# GOAL OF THE EXERCISE
Lines holding the word "target": how many does the material below have? Answer with nothing but the number.
>>>
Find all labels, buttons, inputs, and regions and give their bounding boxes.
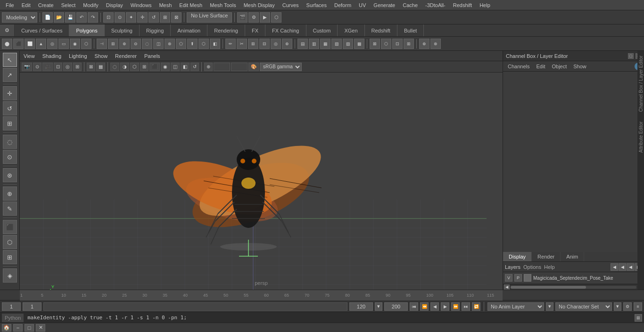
playback-start-input[interactable]: 1 xyxy=(23,302,41,311)
new-file-btn[interactable]: 📄 xyxy=(42,12,53,23)
transform-tool-btn[interactable]: ⊠ xyxy=(171,12,182,23)
loop-btn[interactable]: 🔁 xyxy=(472,302,480,311)
scale-tool-btn[interactable]: ⊞ xyxy=(160,12,170,23)
node-editor-btn[interactable]: ⊞ xyxy=(3,250,17,264)
menu-create[interactable]: Create xyxy=(34,1,58,9)
layer-options-label[interactable]: Options xyxy=(523,264,541,270)
cube-btn[interactable]: ⬛ xyxy=(13,39,24,49)
tab-custom[interactable]: Custom xyxy=(306,24,338,36)
menu-mesh-display[interactable]: Mesh Display xyxy=(240,1,279,9)
current-frame-input[interactable]: 1 xyxy=(2,302,21,311)
instance-btn[interactable]: ⊞ xyxy=(108,39,118,49)
channel-box-nav-object[interactable]: Object xyxy=(549,63,570,70)
layer-next-btn[interactable]: ◀ xyxy=(619,263,626,271)
vp-menu-lighting[interactable]: Lighting xyxy=(67,53,89,59)
viewport-canvas[interactable]: X Y Z persp xyxy=(20,73,503,290)
menu-help[interactable]: Help xyxy=(476,1,494,9)
menu-generate[interactable]: Generate xyxy=(370,1,399,9)
vp-ao-btn[interactable]: ◧ xyxy=(181,63,190,71)
torus-btn[interactable]: ◎ xyxy=(47,39,58,49)
menu-display[interactable]: Display xyxy=(102,1,127,9)
bevel-btn[interactable]: ⬠ xyxy=(176,39,186,49)
vp-cam2-btn[interactable]: 🎥 xyxy=(42,63,53,71)
rotate-tool-btn[interactable]: ↺ xyxy=(149,12,159,23)
sculpt-btn[interactable]: ⊙ xyxy=(3,150,17,164)
playback-end-frame-input[interactable] xyxy=(349,302,373,311)
tab-fx-caching[interactable]: FX Caching xyxy=(265,24,306,36)
panel-float-btn[interactable]: □ xyxy=(628,53,634,59)
vp-menu-renderer[interactable]: Renderer xyxy=(113,53,139,59)
layers-label[interactable]: Layers xyxy=(505,264,520,270)
rotate-btn[interactable]: ↺ xyxy=(3,101,17,115)
live-surface-btn[interactable]: No Live Surface xyxy=(187,12,232,23)
shape2-btn[interactable]: ▤ xyxy=(297,39,308,49)
channel-box-nav-edit[interactable]: Edit xyxy=(533,63,548,70)
uv-edit-btn[interactable]: ⊠ xyxy=(370,39,380,49)
menu-edit[interactable]: Edit xyxy=(18,1,34,9)
menu-surfaces[interactable]: Surfaces xyxy=(303,1,330,9)
menu-3dtoall[interactable]: -3DtoAll- xyxy=(421,1,449,9)
tab-redshift[interactable]: Redshift xyxy=(365,24,397,36)
animation-bar[interactable] xyxy=(43,302,347,311)
vp-cam3-btn[interactable]: ⊡ xyxy=(54,63,62,71)
go-start-btn[interactable]: ⏮ xyxy=(410,302,418,311)
sphere-btn[interactable]: ⬤ xyxy=(2,39,12,49)
vp-depth-btn[interactable]: ↺ xyxy=(190,63,199,71)
channel-box-nav-channels[interactable]: Channels xyxy=(505,63,532,70)
go-end-btn[interactable]: ⏭ xyxy=(462,302,470,311)
cut-btn[interactable]: ✂ xyxy=(237,39,247,49)
layer-row[interactable]: V P Magicicada_Septendecim_Pose_Take xyxy=(503,272,644,284)
select-tool-btn[interactable]: ⊡ xyxy=(103,12,114,23)
shape7-btn[interactable]: ▩ xyxy=(354,39,364,49)
scroll-track[interactable] xyxy=(511,286,636,289)
scroll-left-btn[interactable]: ◀ xyxy=(504,284,510,290)
window-maximize-icon[interactable]: □ xyxy=(25,324,34,332)
layer-playback-btn[interactable]: P xyxy=(514,274,522,282)
shape6-btn[interactable]: ▨ xyxy=(343,39,353,49)
render-btn[interactable]: 🎬 xyxy=(237,12,248,23)
menu-mesh-tools[interactable]: Mesh Tools xyxy=(206,1,239,9)
connect-btn[interactable]: ⊕ xyxy=(282,39,292,49)
window-minimize-icon[interactable]: − xyxy=(13,324,23,332)
menu-curves[interactable]: Curves xyxy=(279,1,303,9)
xray-btn[interactable]: ◈ xyxy=(3,268,17,283)
vp-display-btn[interactable]: ⊞ xyxy=(73,63,82,71)
merge-btn[interactable]: ⊟ xyxy=(259,39,270,49)
scale-btn[interactable]: ⊞ xyxy=(3,116,17,130)
vp-menu-show[interactable]: Show xyxy=(93,53,110,59)
vp-camera-btn[interactable]: 📷 xyxy=(22,63,32,71)
next-frame-btn[interactable]: ⏩ xyxy=(451,302,460,311)
plane-btn[interactable]: ▭ xyxy=(58,39,69,49)
layer-help-label[interactable]: Help xyxy=(544,264,555,270)
save-file-btn[interactable]: 💾 xyxy=(65,12,75,23)
shape-btn[interactable]: ⬡ xyxy=(81,39,91,49)
vp-wire-btn[interactable]: ⊞ xyxy=(140,63,149,71)
menu-windows[interactable]: Windows xyxy=(127,1,156,9)
uv-set-btn[interactable]: ⬡ xyxy=(381,39,391,49)
tab-bullet[interactable]: Bullet xyxy=(397,24,424,36)
vp-menu-view[interactable]: View xyxy=(22,53,37,59)
channel-box-nav-show[interactable]: Show xyxy=(570,63,589,70)
python-clear-btn[interactable]: ⊞ xyxy=(635,314,642,322)
redo-btn[interactable]: ↷ xyxy=(88,12,98,23)
render-view-btn[interactable]: ⬛ xyxy=(3,220,17,234)
vp-cam-target-btn[interactable]: ⊙ xyxy=(33,63,41,71)
prev-frame-btn[interactable]: ⏪ xyxy=(420,302,429,311)
cb-tab-render[interactable]: Render xyxy=(532,252,561,261)
timeline-ruler[interactable]: 1 5 10 15 20 25 30 35 40 45 50 55 60 65 … xyxy=(20,290,503,300)
tab-row-settings[interactable]: ⚙ xyxy=(0,24,15,36)
uv-snap-btn[interactable]: ⊡ xyxy=(392,39,403,49)
layer-visible-btn[interactable]: V xyxy=(505,274,512,282)
vp-shading2-btn[interactable]: ◑ xyxy=(120,63,129,71)
layer-color-swatch[interactable] xyxy=(524,274,531,282)
total-end-frame-input[interactable] xyxy=(384,302,408,311)
anim-layer-dropdown[interactable]: No Anim Layer xyxy=(487,302,544,311)
vp-shadow-btn[interactable]: ◫ xyxy=(171,63,180,71)
target-btn[interactable]: ◎ xyxy=(271,39,281,49)
menu-mesh[interactable]: Mesh xyxy=(155,1,175,9)
paint-tool-btn[interactable]: ✦ xyxy=(126,12,136,23)
tab-xgen[interactable]: XGen xyxy=(338,24,364,36)
vp-exposure-btn[interactable]: ⊕ xyxy=(204,63,213,71)
tab-animation[interactable]: Animation xyxy=(171,24,207,36)
menu-modify[interactable]: Modify xyxy=(79,1,102,9)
<<<
# OUTPUT
2